Saturday, October 11, 2025

Tech Bros Seek "Exit"

In a long-form article for Politico Magazine, Calder McHugh interviews Jacob Silverman, author of a new book Gilded Rage: Elon Musk and the Radicalization of Silicon Valley. It is an interesting interview (not behind paywall), it hits a lot of tech-oriented topics, like bitcoin, AI, and indirectly utopianism.

What I didn't expect is that Silverman believes most of the leaders in tech, the top people, are firmly on the MAGA team.
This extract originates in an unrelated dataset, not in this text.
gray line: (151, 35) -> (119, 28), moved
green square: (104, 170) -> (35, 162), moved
I'm not surprised they experience our current society as more than a little icky.

There are some practical things they are trying to do, like various attempts at charter cities and securing actual physical sovereignty over a piece of land.

These are all attempts at what’s sometimes called “exit,” a way to secure your own sovereignty by making your own currencies with crypto, to escaping the education system, to ultimately securing land and creating your own communities.
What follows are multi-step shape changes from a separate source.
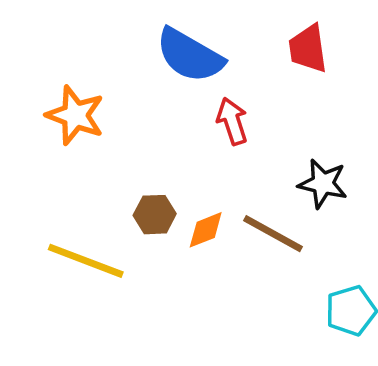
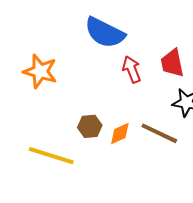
red trapezoid: (308, 49) -> (172, 63), moved

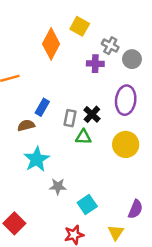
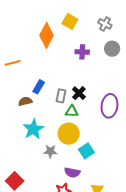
gray cross: (110, 46) -> (105, 24), moved
purple ellipse: (126, 100) -> (109, 106), moved
yellow circle: (126, 144) -> (69, 134), moved
cyan square: (87, 204) -> (86, 151), moved
purple semicircle: (135, 209) -> (72, 172), moved, turned 77

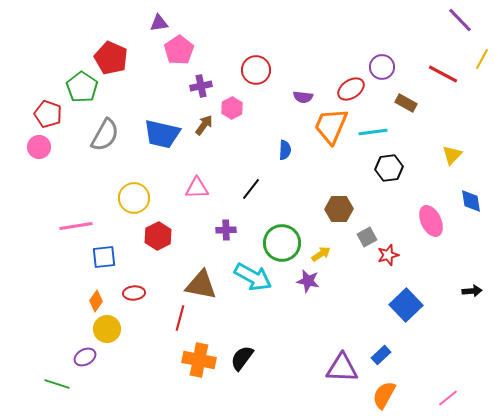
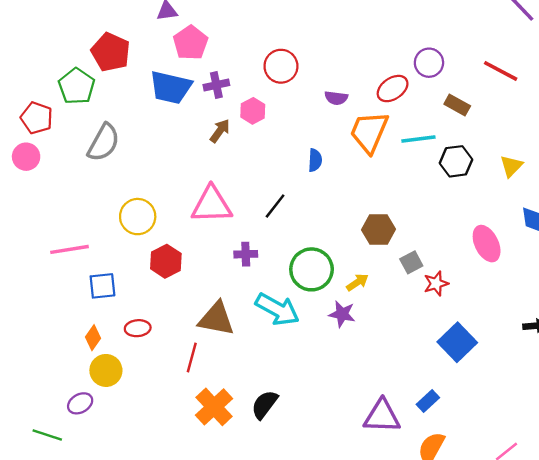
blue trapezoid: (162, 134) -> (171, 87), moved
black hexagon: (389, 168) -> (456, 161), moved
pink triangle: (197, 188) -> (212, 205), size x1.5
orange cross: (199, 360) -> (214, 407), turned 36

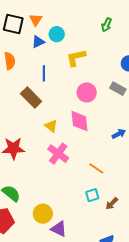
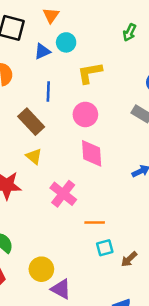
orange triangle: (36, 20) -> (51, 15), moved
pink circle: (87, 92) -> (85, 114), moved
yellow triangle: (51, 126) -> (34, 156), moved
orange line: (96, 168) -> (95, 222), moved, turned -35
I think that their vision for the kind of escape that they want is unrealistic to a great degree, and I think it’s one of the ultimate flaws with the people my book is about. They seem to have become rather anti-social and almost xenophobic; they don’t really want to be among the rest of us.
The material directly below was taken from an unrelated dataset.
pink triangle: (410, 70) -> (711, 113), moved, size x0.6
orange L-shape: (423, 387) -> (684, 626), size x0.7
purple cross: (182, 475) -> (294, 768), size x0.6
Some of this, I argue in the book, came out of the perceived social failures and political failures of San Francisco, the city for tech, where a lot of them came from. They see the city as a failure and irredeemable to some extent, and that has also fed into this idea that “We need to get out of here. We need to build our own sovereign communities.”

Elon Musk's fascination with colonizing Mars is the most dramatic version of this escapism. Oddly, it is not noted in the interview.